Unlucky in Love: How to Avoid Love Scams

May 12, 2021 11:36:19 AM

In 2010, MTV’s “Catfish” made waves, first as a feature-length documentary and subsequently as a popular TV series spinoff. The show popularized the term “catfish” as it follows couples who have met online but never in person; often one, if not both, halves of the romantic entanglements on the show are not being honest about their identity, (these are the so-called “catfish”) creating fake profiles and using false information to trick their partner into falling in love.

Catfishing, while emotionally damaging, can also have very real financial consequences as it has become a popular means of attack for scammers looking to trick their victims into love and out of money. In fact, in 2020 romance scams accounted for a record loss of $304 million — 50% more than the year prior. As the world of online dating becomes increasingly more popular, here are some things you need to know to protect yourself.

Spotting a Catfish

It’s not uncommon for romance scammers to have multiple profiles and work to build relationships with a number of different people at one time. Because they’re trying to endear themselves to so many people quickly, these fraudsters will often use the same lines and phrases repeatedly, showering their victims with compliments, virtual affections, and even small gifts.

The scammer will typically use attractive photos that garner the attentions of many and chat with their victims frequently before launching into a story that leads to a request for money. The goal is to build infatuation and confidence in the character they’ve created, and they may even go so far as to propose marriage — whatever it takes to make their victims feel special and in control. Especially with so many people turning to online dating or feeling lonely throughout the pandemic, these types of scammers are skilled at spotting and befriending vulnerable people online.

Some telltale signs of a romance scammer are people who claim to be living or traveling outside of the country, or who seem to always have a reason to avoid in-person meet-ups. Assuming the identity of military personnel or traveling medics are popular ways to sell this story. The most common ways that a scammer will ask for money is either via wire transfer or gift card — maybe for a phone card to keep talking to you or something more serious like a medical emergency.

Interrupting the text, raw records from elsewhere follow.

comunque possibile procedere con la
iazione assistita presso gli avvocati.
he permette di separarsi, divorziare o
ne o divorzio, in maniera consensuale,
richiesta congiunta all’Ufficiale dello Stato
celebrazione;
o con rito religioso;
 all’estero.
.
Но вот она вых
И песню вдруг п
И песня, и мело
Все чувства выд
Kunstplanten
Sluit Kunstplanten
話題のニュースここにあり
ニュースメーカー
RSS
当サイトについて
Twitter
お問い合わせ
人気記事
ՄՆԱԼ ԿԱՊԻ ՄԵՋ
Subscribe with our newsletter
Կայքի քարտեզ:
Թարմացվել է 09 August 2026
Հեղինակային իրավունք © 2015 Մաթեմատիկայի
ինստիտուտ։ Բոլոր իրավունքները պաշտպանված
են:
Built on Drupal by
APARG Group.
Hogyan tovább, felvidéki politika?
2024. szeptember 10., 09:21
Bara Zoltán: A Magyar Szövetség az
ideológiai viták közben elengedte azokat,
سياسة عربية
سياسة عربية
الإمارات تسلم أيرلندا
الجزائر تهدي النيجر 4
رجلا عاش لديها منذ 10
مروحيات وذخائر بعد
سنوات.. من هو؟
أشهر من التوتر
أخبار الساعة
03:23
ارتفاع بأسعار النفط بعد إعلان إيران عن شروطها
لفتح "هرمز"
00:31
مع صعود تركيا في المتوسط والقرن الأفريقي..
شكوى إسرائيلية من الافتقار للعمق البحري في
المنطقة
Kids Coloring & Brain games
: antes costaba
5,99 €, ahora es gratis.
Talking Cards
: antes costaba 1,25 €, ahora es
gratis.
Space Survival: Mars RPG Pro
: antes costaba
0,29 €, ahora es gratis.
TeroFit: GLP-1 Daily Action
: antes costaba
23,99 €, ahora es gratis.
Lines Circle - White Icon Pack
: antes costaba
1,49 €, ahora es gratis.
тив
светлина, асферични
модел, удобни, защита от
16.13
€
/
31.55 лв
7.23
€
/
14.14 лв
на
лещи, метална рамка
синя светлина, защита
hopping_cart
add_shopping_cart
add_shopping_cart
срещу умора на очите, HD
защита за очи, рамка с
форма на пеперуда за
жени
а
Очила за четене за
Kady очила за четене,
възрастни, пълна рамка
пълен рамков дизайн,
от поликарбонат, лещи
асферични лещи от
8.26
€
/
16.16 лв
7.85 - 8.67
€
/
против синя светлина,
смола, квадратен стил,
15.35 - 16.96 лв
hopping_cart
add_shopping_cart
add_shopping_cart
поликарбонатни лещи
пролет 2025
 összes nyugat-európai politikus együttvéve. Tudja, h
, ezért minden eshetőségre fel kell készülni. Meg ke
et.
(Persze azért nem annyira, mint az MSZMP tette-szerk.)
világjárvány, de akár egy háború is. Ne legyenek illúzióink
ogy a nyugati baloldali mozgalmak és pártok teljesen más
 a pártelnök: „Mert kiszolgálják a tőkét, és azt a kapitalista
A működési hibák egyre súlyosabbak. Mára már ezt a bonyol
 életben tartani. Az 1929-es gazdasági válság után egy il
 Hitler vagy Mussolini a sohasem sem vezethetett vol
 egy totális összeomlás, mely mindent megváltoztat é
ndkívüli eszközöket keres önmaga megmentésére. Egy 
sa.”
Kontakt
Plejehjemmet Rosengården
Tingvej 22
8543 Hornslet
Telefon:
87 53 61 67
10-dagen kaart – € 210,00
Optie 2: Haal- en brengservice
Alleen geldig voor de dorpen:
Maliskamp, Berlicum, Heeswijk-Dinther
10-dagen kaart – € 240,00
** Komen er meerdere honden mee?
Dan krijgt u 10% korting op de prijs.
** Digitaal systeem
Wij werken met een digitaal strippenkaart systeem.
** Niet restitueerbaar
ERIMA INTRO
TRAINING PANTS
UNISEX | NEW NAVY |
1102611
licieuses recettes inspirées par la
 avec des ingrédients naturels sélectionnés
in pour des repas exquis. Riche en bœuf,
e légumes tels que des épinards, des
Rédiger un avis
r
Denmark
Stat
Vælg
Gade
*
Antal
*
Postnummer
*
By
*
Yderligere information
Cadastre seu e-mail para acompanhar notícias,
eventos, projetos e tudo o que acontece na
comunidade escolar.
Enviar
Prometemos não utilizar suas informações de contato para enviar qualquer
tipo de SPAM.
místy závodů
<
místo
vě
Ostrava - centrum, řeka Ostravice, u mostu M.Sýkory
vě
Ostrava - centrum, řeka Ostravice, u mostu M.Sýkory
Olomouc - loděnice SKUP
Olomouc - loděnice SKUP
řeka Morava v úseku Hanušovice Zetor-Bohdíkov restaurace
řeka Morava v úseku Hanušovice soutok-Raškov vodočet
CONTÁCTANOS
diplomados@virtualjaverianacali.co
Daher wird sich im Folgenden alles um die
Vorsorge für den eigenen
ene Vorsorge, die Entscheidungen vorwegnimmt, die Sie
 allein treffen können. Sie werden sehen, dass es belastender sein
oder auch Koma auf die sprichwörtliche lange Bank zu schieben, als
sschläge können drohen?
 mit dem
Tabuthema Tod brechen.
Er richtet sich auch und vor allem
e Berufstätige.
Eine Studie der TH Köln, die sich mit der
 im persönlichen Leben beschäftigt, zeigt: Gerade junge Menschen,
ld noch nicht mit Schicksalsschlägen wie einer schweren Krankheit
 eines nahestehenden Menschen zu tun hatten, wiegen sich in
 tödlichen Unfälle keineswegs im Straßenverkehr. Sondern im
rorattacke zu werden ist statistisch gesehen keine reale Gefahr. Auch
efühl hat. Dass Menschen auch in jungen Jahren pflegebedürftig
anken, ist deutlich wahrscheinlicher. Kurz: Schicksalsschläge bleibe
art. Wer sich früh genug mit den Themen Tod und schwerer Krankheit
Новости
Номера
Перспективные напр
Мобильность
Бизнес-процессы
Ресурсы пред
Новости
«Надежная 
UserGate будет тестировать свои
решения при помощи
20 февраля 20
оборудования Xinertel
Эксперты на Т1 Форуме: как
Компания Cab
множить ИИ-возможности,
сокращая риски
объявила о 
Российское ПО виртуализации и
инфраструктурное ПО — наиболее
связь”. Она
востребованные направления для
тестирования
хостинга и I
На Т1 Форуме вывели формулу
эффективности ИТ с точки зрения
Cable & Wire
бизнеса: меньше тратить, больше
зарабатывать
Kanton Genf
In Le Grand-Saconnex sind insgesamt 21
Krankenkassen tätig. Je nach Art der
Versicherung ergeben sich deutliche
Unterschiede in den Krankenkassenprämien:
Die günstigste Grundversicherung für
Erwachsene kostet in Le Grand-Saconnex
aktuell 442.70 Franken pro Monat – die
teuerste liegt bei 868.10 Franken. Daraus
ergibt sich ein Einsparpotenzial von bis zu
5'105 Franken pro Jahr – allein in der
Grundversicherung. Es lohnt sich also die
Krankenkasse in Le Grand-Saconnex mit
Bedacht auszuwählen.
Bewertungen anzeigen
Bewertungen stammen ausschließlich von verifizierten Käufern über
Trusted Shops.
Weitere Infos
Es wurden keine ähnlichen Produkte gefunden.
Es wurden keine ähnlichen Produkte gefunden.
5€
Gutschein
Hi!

One common tactic is actually leading victims to believe that their partner has sent them a large sum of money that the person then needs returned to them or someone else, thus convincing someone to launder stolen funds. A good rule of thumb with all potential scams is to avoid dealing with money online unless it’s through a reputable source like your bank or financial institution.

Tips for Staying Safe Online

  • As with all potential scams, give yourself a second to think before you act. Scammers want to establish a relationship as quickly as possible and use your trust and affection to rush you into handing over money or information. Ask questions and be aware of any inconsistencies in their answers. If something seems (cat)fishy, trust your gut!
  • Never hand over money to someone online — that includes gift cards. Even if someone you care about is “in a jam” or needs a “temporary loan,” say no. Period.
  • Do your homework! There are some quick ways to determine if someone is being upfront with you, like doing a reverse image search of their photos. This tactic is a favorite of the hosts of “Catfish: The TV Show,” and you can take another page out of their book by being wary of online love interests who repeatedly refuse or find excuses not to meet in person, over the phone, or via video chat.
  • If you suspect that someone online isn’t who they say they are, you should stop talking to them immediately.
  • Be careful of your own digital presence — scammers can use what you post online to better target you and gain your trust. When dealing with social media and dating sites, it’s important to always keep your personal information…well, personal.
  • If it seems too good to be true, it might be. What do your friends and family think? Seek the advice of the real life people who know you best, and be aware of love interests who try to isolate you from those you trust.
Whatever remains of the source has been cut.